Perhaps because of Proctor’s not-so-subtle message with this bronze, small versions of the work were never big sellers. The piece was cast in two sizes, a 20-inch-high version and one that measured 48 inches, derived from a plaster that had served as the maquette for the monument. There are about four known copies of the smaller piece and just one of the larger.

On the War Path has had several titles over the years. Its first known mention as a tabletop-sized bronze appeared in the San Francisco Chronicle in November 1919 as the Scout.[7] A month later the Denver Post referred to it as On the Warpath.[8] By 1922, the same year the monument was dedicated in Denver as On the War Trail, Proctor began showing smaller, tabletop versions of the work from coast to coast. That year, the National Academy of Design in New York and the Bohemian Club in San Francisco both presented castings in their galleries, the former as On the War Trail and the latter as On the War Path.[9] Proctor finally copyrighted the piece in May 1923 as On the War Path (the title chosen here as the primary one).

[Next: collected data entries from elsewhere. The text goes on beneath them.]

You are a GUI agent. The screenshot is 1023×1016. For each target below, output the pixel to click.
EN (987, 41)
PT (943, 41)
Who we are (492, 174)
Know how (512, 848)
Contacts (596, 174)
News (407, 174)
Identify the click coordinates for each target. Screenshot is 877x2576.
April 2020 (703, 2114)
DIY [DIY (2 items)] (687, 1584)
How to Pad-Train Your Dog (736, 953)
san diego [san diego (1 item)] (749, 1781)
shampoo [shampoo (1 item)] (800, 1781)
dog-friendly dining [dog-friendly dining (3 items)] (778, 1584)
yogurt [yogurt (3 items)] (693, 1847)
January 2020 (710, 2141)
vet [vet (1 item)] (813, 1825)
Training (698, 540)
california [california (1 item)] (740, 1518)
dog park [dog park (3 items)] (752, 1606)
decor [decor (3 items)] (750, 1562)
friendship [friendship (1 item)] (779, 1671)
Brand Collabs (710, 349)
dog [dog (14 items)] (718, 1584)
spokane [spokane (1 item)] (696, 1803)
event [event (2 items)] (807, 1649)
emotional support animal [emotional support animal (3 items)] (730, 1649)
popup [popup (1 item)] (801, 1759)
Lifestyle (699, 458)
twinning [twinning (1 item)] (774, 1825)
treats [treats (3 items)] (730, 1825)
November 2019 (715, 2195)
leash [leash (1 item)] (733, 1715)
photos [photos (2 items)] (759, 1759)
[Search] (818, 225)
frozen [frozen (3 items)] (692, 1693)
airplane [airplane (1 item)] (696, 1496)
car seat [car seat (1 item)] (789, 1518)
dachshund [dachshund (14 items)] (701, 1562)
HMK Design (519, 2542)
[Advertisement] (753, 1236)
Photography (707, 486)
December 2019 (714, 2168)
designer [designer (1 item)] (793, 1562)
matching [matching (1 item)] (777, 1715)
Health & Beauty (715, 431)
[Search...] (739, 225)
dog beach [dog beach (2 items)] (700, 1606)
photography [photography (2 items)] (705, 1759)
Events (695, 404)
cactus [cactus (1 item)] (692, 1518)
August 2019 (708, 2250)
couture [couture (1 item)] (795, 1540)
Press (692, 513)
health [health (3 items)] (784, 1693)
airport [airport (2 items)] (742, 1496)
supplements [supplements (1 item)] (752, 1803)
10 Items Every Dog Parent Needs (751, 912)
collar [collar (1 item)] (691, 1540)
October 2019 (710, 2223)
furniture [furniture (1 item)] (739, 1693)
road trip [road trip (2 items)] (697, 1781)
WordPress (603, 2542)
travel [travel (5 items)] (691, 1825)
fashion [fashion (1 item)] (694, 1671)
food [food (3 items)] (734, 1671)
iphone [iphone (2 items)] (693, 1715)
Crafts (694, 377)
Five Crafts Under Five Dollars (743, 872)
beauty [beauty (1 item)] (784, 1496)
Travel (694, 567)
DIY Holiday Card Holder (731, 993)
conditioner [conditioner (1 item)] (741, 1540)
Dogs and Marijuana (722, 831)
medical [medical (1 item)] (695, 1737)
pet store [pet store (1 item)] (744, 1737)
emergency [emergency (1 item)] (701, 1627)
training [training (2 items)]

Plate 11.7 — Alexander Phimister Proctor
On the War Path (detail – foundry mark), ca. 1928
Bronze. Gilcrease Museum, Tulsa, Oklahoma. Philip Cole Collection. GM 0137.81

Plate 11.8 — Alexander Phimister Proctor
On the War Path, ca. 1921
Bronze, 48 in. (height). Art Institute of Chicago, Chicago, Illinois. Bequest of Arthur Rubloff. 2004.1155

Proctor cast examples of the 20-inch version of On the War Path with Roman Bronze Works, probably around 1928 (Rees-Jones Collection); Gorham Co. Founders in 1928; and in Brussels with Ancienne Foundeur National Bronzes, L. Petermann, also around 1928 (Gilcrease Museum). The Petermann cast produced in Brussels is thought to be the first in the series. It is marked with a signature and Dutch inscription “A P Proctor.Remodelert.” [Plate 11.7]It is thought that Proctor took the large plaster of the monument maquette to Rome and Brussels with him and did the reduction in the latter city. Remodelert is Dutch for “remodeler.” There are no substantial differences between the three known small versions except for patinas and the fact that the Petermann example is sand cast and the other two lost wax. When he cast the one known example of the 48-inch version, he used Roman Bronze Works and the lost wax method. [Plate 11.6]

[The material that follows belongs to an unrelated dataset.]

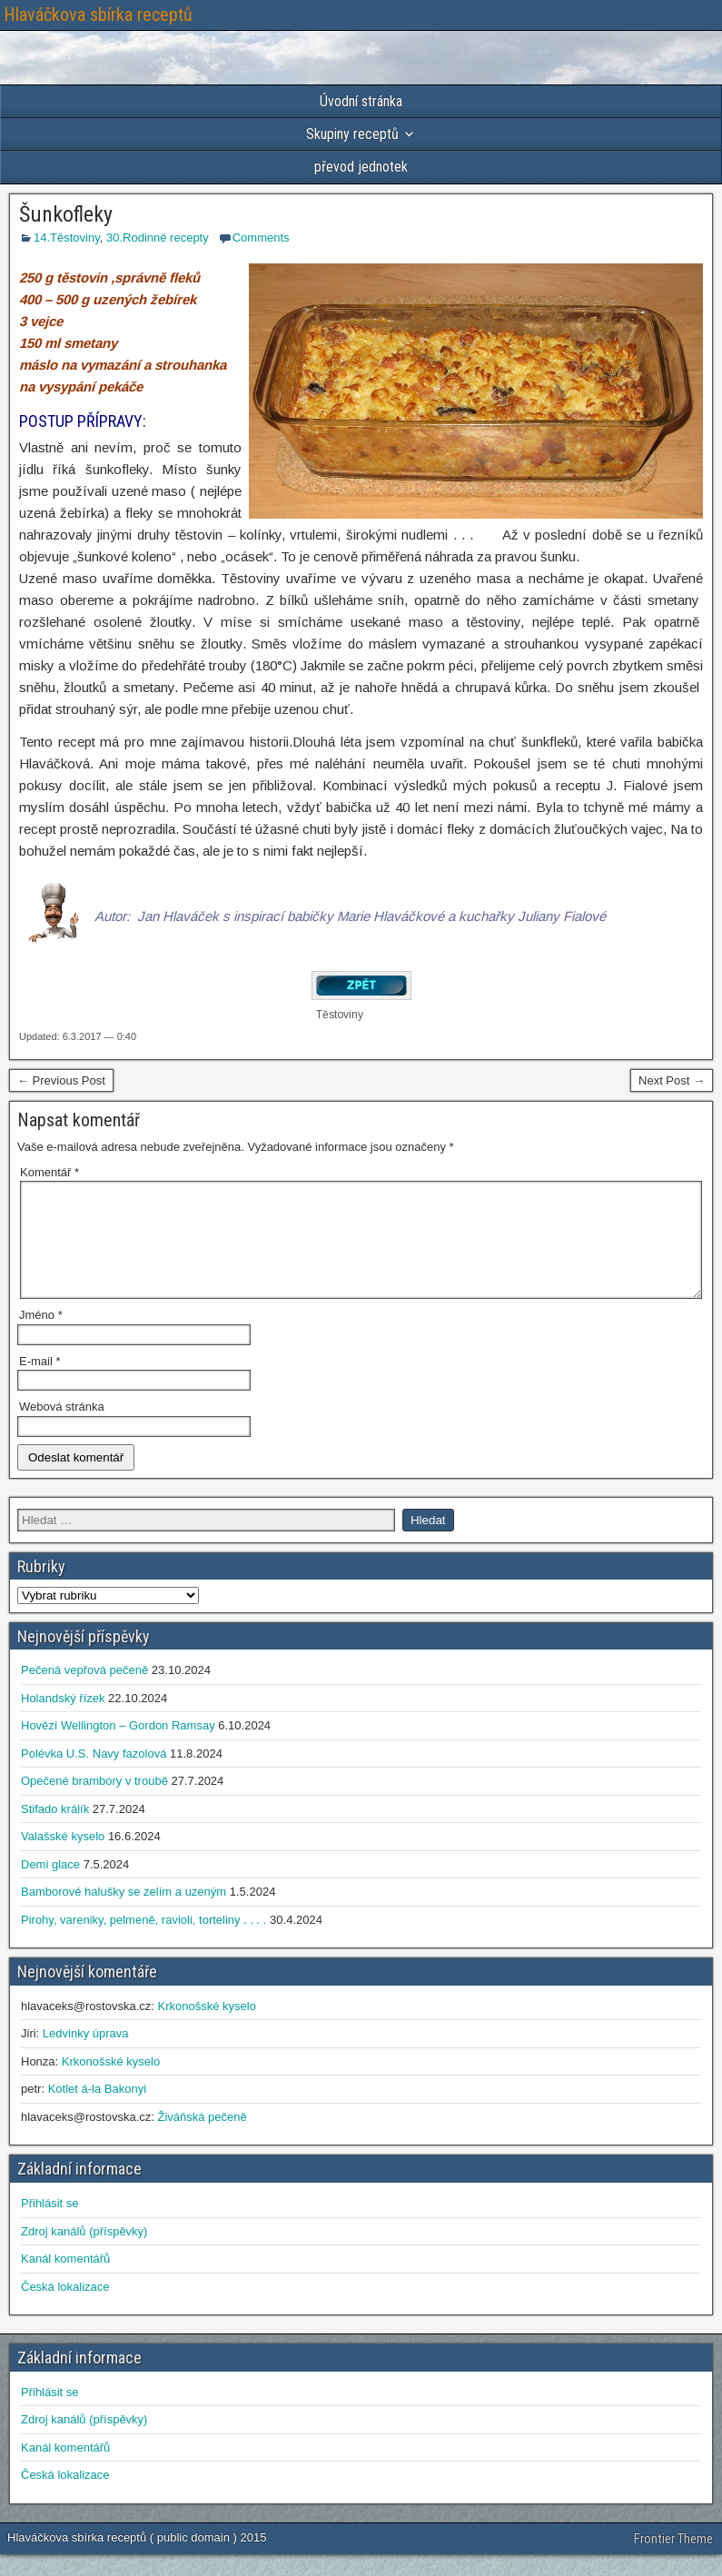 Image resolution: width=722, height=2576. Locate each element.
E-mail (40, 1383)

[1] Coffin, “The Columbian Exposition—I,” 81.

[2] See Ebner, Sculptor in Buckskin, 41–45.

[3] “World Artist, Executing Indian Scout Statue, Busy in His Los Altos Studio,” San Jose Mercury Herald (March 23, 1919).

[4] See “Carries His Indian Model with Him,” The Spectator (Portland, Ore.), December 1919.

[5] “‘Red Belt,’ Indian Model of Sculptor Discovers Pacific,” Daily Palo Alto Times (October 27, 1919).

[6] Ebner, Sculptor in Buckskin, 45.

[7] “Artist Takes Indian Model East with Him,” San Francisco Chronicle (November 30, 1919).

[8] Arthur Frenzel, “A. Phimister Proctor, One of the Early-Day Westerners, Will Put Up Monument Where Once He Played Ball,” Denver Post (December 26, 1919).

[9] See Peter Hastings Falk (ed.), The Annual Exhibition Record of the National Academy of Design, 1901–1950 (Madison, CT: Sound View Press, 1990), 426; and “Statues by Proctor Mark Club Exhibit,” San Francisco Chronicle (January 25, 1922).